The cost of a name-change. From Christopher Morcom QC (Hogarth Chambers) comes an interesting observation. He writes:


Readers of your weblog may have noted the recent publication by the Office for Harmonisation in the Internal Market (OHIM) of an “Implementation Analysis on the Legal Reform” [read here, download here]. One such item concerns a “Change in the Name of the Office”. There are two proposals, from the European Commission and the European Parliament. The former proposal is to amend Article 2 of the Community Trade Mark Regulation to change the name of the Office to “European Union Trade Marks and Designs Agency”. The latter proposal is for “European Union Intellectual Property Office”, which is misleading, because the Office will not be concerned, for example, with patents or copyright.

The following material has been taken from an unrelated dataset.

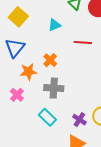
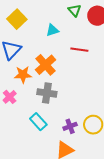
orange cross: (50, 60) -> (45, 65), size x1.5
purple cross: (79, 120) -> (70, 126), turned 32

The real objections to both proposals is that they are unnecessary, and involve costs that should be considered unacceptable. As regards necessity, OHIM’s Analysis itself makes the point, noting that ”The Office’s current name is well-known in the IP community and has acquired a high level of distinction”. Dare one say that ‘OHIM’, known to the IP community internationally, is established as the trade mark of the Office? [Merpel thinks it's more than even a trade mark: is it by chance a Protected Symbol under Article 6 ter of the Paris Convention, she speculates] Further, the Analysis sets out, under ‘Benefits’ the of the current name, a number of cogent points. In contrast, the “main benefits” claimed for a change of name are that they “could” – not would – have certain results. So why the need for any change? The case against any change becomes even stronger when it is seen what either proposed change would cost. We are informed that the Office requires a total of EUR 1,854,211.60 to implement a change of name. The total cost to users is estimated at EUR 3.9 million, and the cost to ‘stakeholders’ at EUR 135,000 ['stakeholders' here are only national offices and NGOs. Apparently no-one else, including users of the system, incurs any cost]. It is time that those responsible for the proposed changes to the CTM Regulation and the Harmonisation Directive to make the only sensible decision, which is to maintain the existing name.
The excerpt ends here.